(Dataset content)
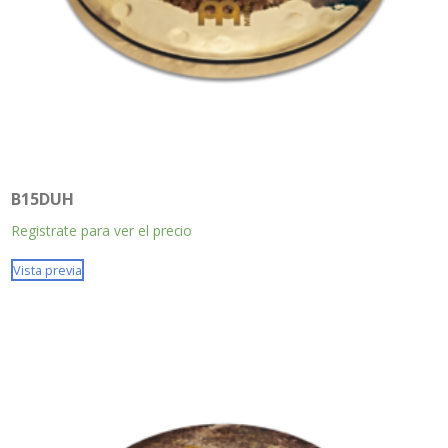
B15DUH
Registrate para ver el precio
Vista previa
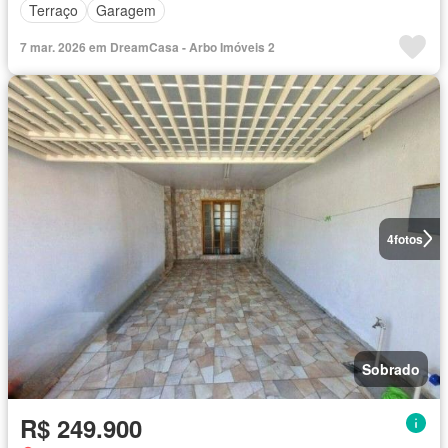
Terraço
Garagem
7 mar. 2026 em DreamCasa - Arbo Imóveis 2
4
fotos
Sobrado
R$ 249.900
(End Dataset content)
(Dataset content)
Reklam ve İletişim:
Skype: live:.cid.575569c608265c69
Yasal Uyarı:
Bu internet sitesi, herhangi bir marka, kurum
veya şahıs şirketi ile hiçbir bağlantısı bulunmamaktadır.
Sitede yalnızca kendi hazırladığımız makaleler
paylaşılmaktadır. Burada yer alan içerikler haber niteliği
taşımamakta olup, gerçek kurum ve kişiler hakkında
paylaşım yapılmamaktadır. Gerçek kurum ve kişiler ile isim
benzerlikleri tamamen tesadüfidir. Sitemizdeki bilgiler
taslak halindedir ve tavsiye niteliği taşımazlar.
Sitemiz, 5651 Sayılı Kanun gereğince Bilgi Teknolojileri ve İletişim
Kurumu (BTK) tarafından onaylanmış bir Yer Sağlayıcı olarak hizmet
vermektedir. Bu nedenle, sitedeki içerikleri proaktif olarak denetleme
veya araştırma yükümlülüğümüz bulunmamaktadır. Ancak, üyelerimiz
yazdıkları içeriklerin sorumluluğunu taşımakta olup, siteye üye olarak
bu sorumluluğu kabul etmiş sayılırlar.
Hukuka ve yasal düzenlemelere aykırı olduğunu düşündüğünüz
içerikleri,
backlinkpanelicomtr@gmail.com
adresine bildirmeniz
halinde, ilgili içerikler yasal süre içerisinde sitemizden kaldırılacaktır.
(End Dataset content)
(Dataset content)
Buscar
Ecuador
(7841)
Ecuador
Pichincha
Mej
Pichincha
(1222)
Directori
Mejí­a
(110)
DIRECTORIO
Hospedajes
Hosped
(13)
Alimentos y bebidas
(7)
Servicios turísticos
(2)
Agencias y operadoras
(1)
(End Dataset content)
**Work to be completed**
The answer should be a single number: how many lines in the records contain "İletişim".

**Solved exercise**
2